Whenever you want to start fishing, simply release the clutch by pressing down the thumb bar on the spool. The spool gradually loosens up, rotates, and lets out the fishing line. This allows you to throw a lure far away from where you are standing.
Sounds easy enough, right? But the problem of baitcaster bird nests arises as soon as the speed of the spool is way more quickly than how fast the lure is actually pulled away. When the spool rotates too rapidly, the fishing line itself cannot keep up.
This leads to a bunch of loose lines around the stool peeling off, but not towards the lure as anglers expect. Instead, they get tangled together and create a mess around the spool.
This is usually referred to as a backlash. In the case of baitcaster reels, it has a specific name: bird nest. Apart from the most common reason for bird nests as stated above, this situation is also possible from various scenarios.

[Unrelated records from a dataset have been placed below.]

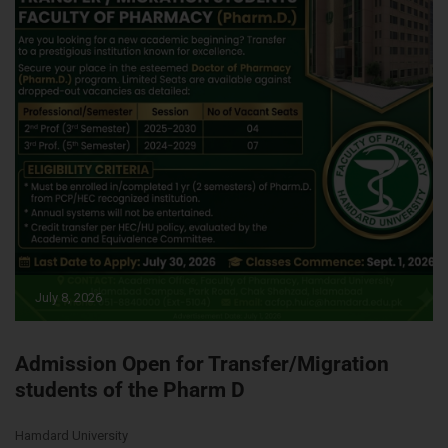
July 8, 2026
Admission Open for Transfer/Migration
students of the Pharm D
Hamdard University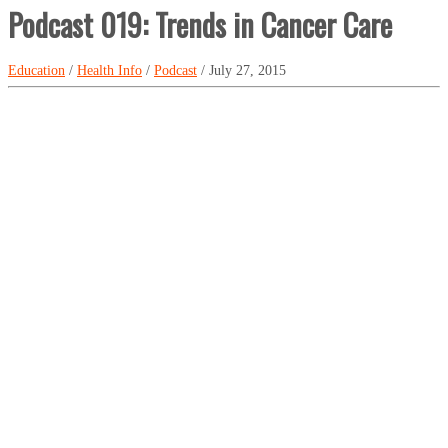
Podcast 019: Trends in Cancer Care
Education
/
Health Info
/
Podcast
/ July 27, 2015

For example, unexpectedly heavy wind can tamper with how the line is handled. This is because the force of your cast cannot outdo the pressure from the wind, causing it to slow down. Another cause for baitcaster backlash is the quality of the fishing line.
When the line is not smooth enough or is wrapped hastily around the spool, peeling it off evenly at a fast speed will be much more difficult.
And of course, for amateur anglers, not being able to control the spool, choosing the wrong type of lure, or casting in unfavorable conditions can all contribute to backlash.
How To Untangle A Baitcaster Birdnest
Getting a birdnest is pretty much unavoidable if you use a baitcasting reel and do not have much experience in the field. Whenever you struggle with a mess of fishing lines, remember to follow the steps below to get rid of it within minutes.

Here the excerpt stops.